Pain punctured the wall of her madness like a spike. She opened her eyes, whimpering, to see in front of her the haggard, bloodied face of the crazy off worlder the man who had caused this to happen the one man she would love for the rest of her life. But at that moment nothing was further from her mind than love.
“You okay?” He grunted as someone jabbed him in the kidneys. He held his arms rigid against the walls, shielding her with his body. She shook her head. “Did I hurt you? I didn’t mean to.” He drew one hand in, touched her bare cheek softly. She shriveled away from his fingers, pulling the torn cloth of her veil back over her head. “Sorry.” He glanced down, bracing again as the van swayed through a turn. “You weren’t even there to hear my speech, were you?” He grimaced ruefully; suddenly he looked barely older than she was. She shook her head again, and wiped her eyes. He muttered something bitter in his own tongue. “KR’s right; I do more harm than good!… Don’t tremble, they won’t hurt you. Once we get to the inquisitory they’ll weed out the bad seed and let you go.”
Another shake. She knew the reputation of the Church police all too well. She felt her eyes fill with tears again.
“Don’t. Please don’t.” He tried a smile on, couldn’t keep it. “I won’t let them hurt you.” It was an absurdity, but she clung to it, to keep from drowning. “Listen,” he groped for a change of subject, “uh, since you’re — here, you want to hear my speech? This may be my last chance.” Beads of sweat glistened in his wiry brown hair.
She didn’t answer; and taking it for assent, he had filled the rest of their stifling journey to judgment with the sweet fresh air of his hopeless idealism — of all men living together like brothers, of women sharing the same freedoms with men, and taking the same responsibility for their own actions… By the time the van lurched to a stop, throwing them back into the reality of their plight, she had become certain that he was utterly insane… and utterly beautiful.
But then the doors banged open, letting in the harsh light of day and the harsh commands of the guards, who herded the miserable captives out into the walled yard of the detention center. They were the last ones down, and he had pressed her hand briefly—”Be brave, sister” — and asked her name.

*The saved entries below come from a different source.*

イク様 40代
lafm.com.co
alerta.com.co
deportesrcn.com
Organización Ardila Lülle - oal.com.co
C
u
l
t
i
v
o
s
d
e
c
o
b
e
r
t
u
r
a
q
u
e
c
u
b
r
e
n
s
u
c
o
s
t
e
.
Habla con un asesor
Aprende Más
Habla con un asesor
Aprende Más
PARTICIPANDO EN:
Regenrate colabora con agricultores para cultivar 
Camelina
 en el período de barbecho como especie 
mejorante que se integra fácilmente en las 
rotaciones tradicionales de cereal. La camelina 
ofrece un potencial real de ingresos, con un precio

She spoke to him at last, only to say her name, before the guards reached him. She heard him begin to protest her innocence as he was hauled out, heard it turn into a gasp. Groping heavy hands dragged her down and away so that she could not see what they did to him. She was herded into the station with the rest, and she didn’t see him again.
But waiting inside the station was her father, who had come at a frantic call from her chaperone after she had been carried off in the van. She ran sobbing to him, and after many threats and a large payment to the Church missionary fund he had taken her away from that place of horror, before the Church’s inquisitors could inflict any permanent damage to her reputation.

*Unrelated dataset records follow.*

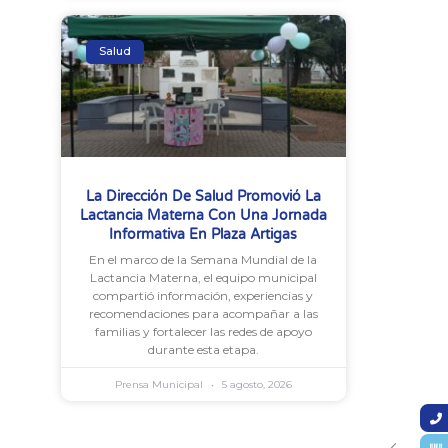
Salud
La Dirección De Salud Promovió La
Lactancia Materna Con Una Jornada
Informativa En Plaza Artigas
En el marco de la Semana Mundial de la
Lactancia Materna, el equipo municipal
compartió información, experiencias y
recomendaciones para acompañar a las
familias y fortalecer las redes de apoyo
durante esta etapa.
Prensa Municipal
5 agosto, 2026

She had been at home for almost two weeks, barely daring to leave the house while her fright slowly healed, before she could bear to think about the mad off worlder again… to wonder about his words, and his kindness to her in the midst of chaos… harder still, to wonder whether he was even still alive. Knowing that she would never know, never see him again, still she could not push his shining-eyed ghost out of her mind.